Last year's motion for a new HTML candidate recommendation based on HTML Review Draft, published January, 2022 was rejected by W3C's HTML working group, but no new HTML review draft has been widely reviewed or proposed for bringing to recommendation status by W3C since, even though the major reason for last year's rejection has been prominently changed.
Already brought up during wide review of Review Draft January, 2021 was the issue of the Reporting API being unfinished, yet normatively referenced. Ignoring the more serious privacy concerns also raised against the Reporting API, it wasn't clear where to add a notice hinting at the preliminary Reporting API status, as there was no consensus regarding whether W3C could add normative text to upstream WHATWG HTML specifications according to the Memorandum of Understanding Between W3C and WHATWG.
A change that was brought forward through WHATWG's editorial process was a resolution to the long standing issue of the so-called HTML 5 outlining algorithm where Steve Faulkner took it upon himself to edit the WHATWG specification text.

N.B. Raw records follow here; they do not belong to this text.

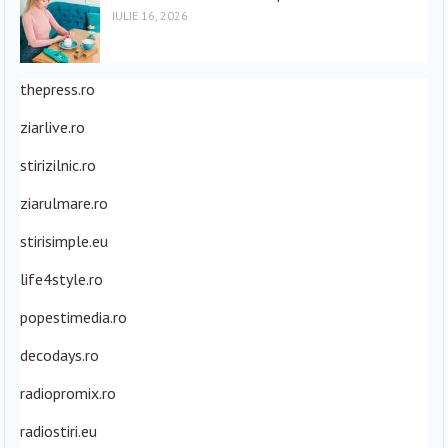
IULIE 16, 2026
thepress.ro
ziarlive.ro
stirizilnic.ro
ziarulmare.ro
stirisimple.eu
life4style.ro
popestimedia.ro
decodays.ro
radiopromix.ro
radiostiri.eu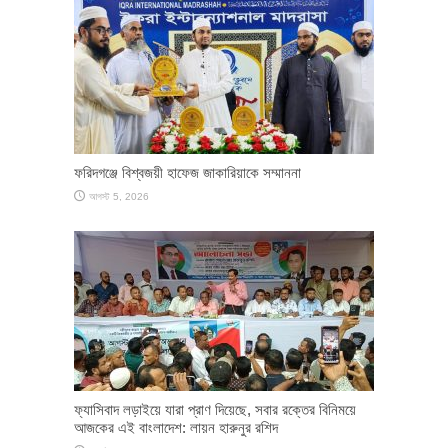
ফরিদগঞ্জে বিশ্বজয়ী হাফেজ জাকারিয়াকে সম্মাননা
আগস্ট 5, 2026
ফ্যাসিবাদ লড়াইয়ে যারা প্রাণ দিয়েছে, সবার রক্তের বিনিময়ে
আজকের এই বাংলাদেশ: লায়ন হারুনুর রশিদ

The reasoning behind removal, rewriting, or at least warning about the outlining algorithm are well-known: that it isn't, wasn't, and won't be implemented in user agents, nor was used in assistive technologies either.
However, the concept of sectioning roots and the semantic sectioning
elements introduced by Ian Hickson such as article
and aside
into the HTML 5 specification as we know it today is pretty fundamental,
and a key innovation for HTML 5, along with allowing hyperlink anchoring
around any content rather than just phrasing content.
HTML outlining is a beautiful idea with a distinct SGML flavor
using section element inference to bridge HTML "flat-earth markup"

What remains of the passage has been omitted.